Après les très sévère crises aviaires de 2016 et 2017, qui avaient également frappé de plein fouet le Sud-Ouest, celle de début 2021 a été un très mauvais coup.

"La mobilisation de tous nos collaborateurs et la solidarité de nos différents bassins de production durant les crises sanitaires, nous ont permis d'assurer l'approvisionnement de nos agriculteurs et de nos clients sans interruption", s'est néanmoins félicité Michel Prugue, président du groupe coopératif Maïsadour, le 7 décembre dernier lors de l'assemblée générale annuelle.

Si le groupe landais a souffert au cours de son dernier exercice, il reste néanmoins installé sur des bases solides, avec un chiffre d'affaires de 1,2 milliard d'euros, réalisé avec près de 5.000 salariés.

Bientôt une coentreprise gastro entre Euralis et Maïsadour ?
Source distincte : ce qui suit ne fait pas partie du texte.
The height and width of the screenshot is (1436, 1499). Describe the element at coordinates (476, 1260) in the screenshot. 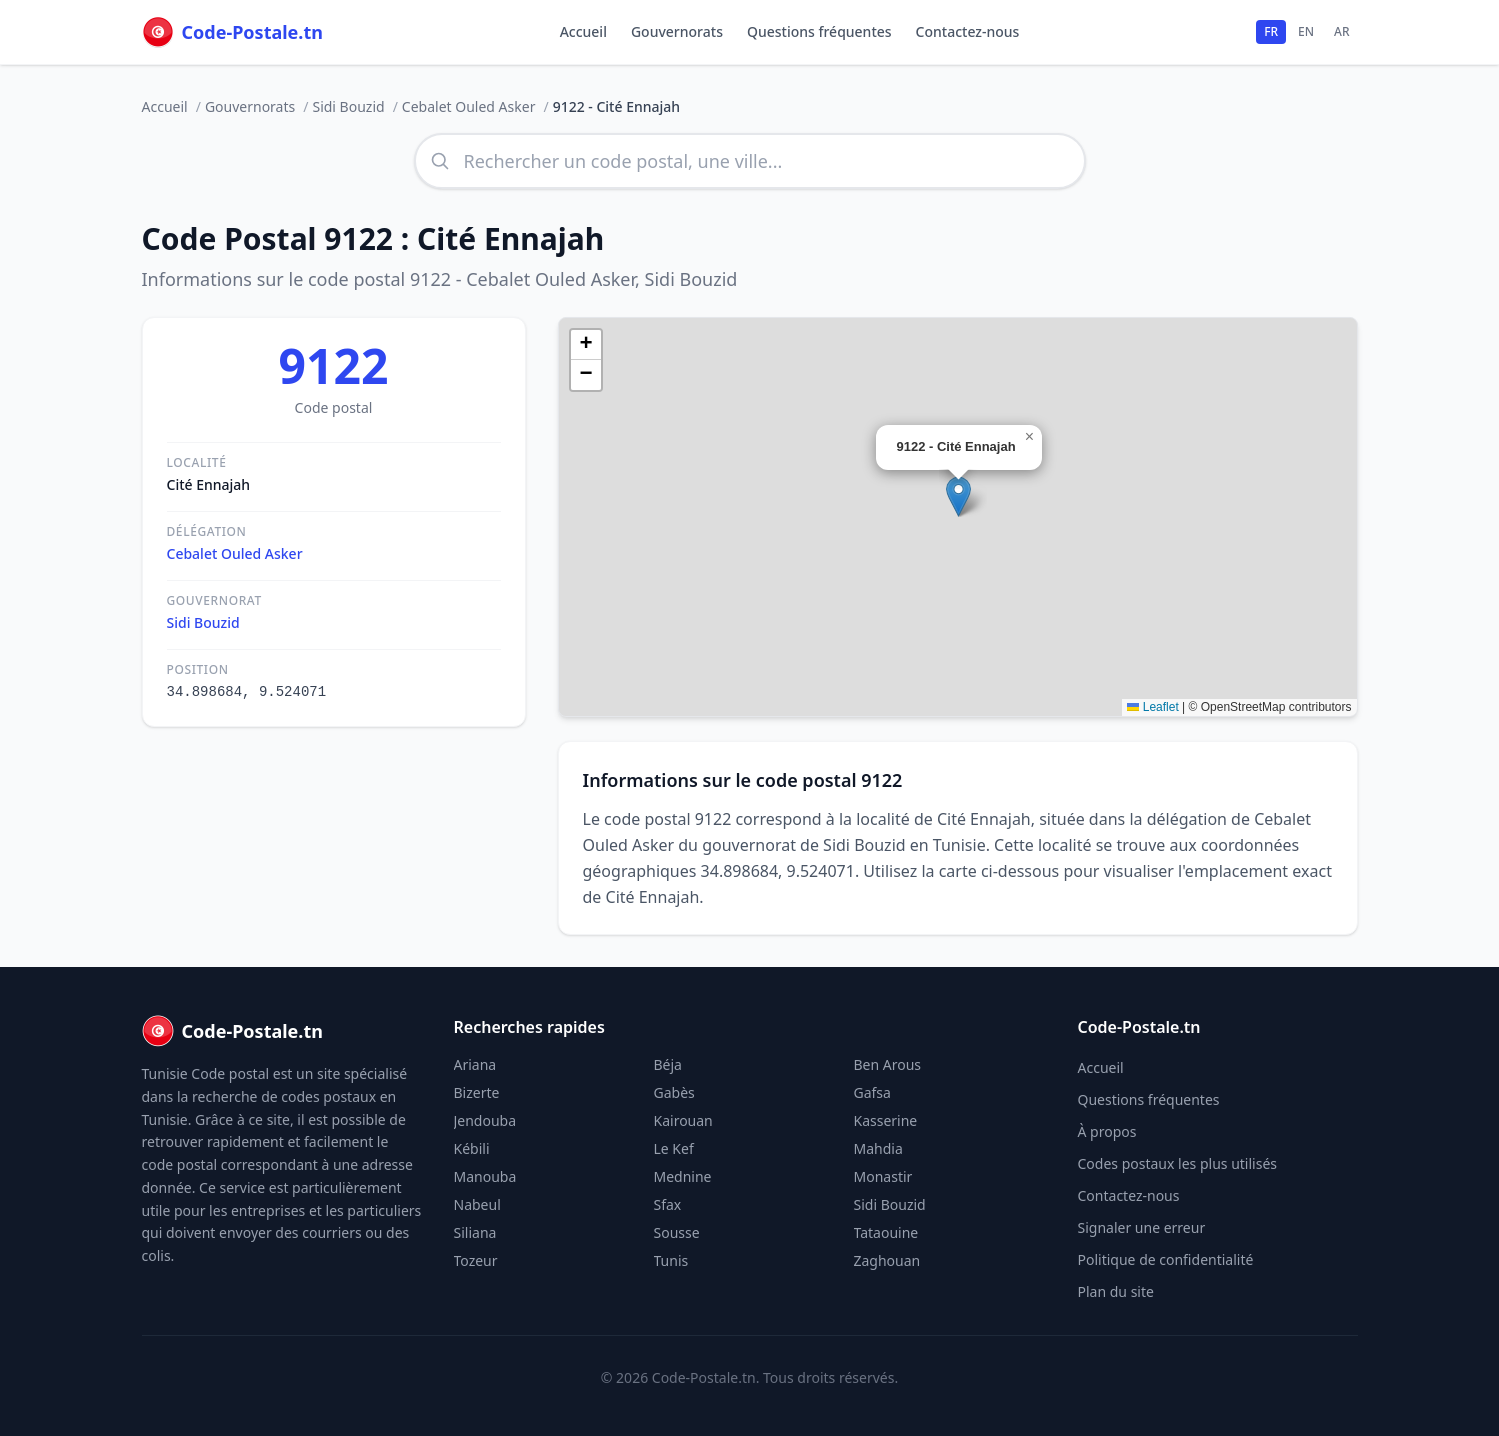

Mais les coups de boutoir provoqués depuis 2016 par de terribles épizooties, qui se sont soldées par la perte de millions de têtes de canards et de poulets, et de redoutables chutes de productivité, poussent les dirigeants à se questionner. D'autant plus que, malgré toutes les mesures sanitaires prises depuis 2016, une nouvelle épizootie a recommencé à frapper la région depuis décembre dernier, et ne cesse de monter en puissance depuis le début de ce mois de janvier 2022.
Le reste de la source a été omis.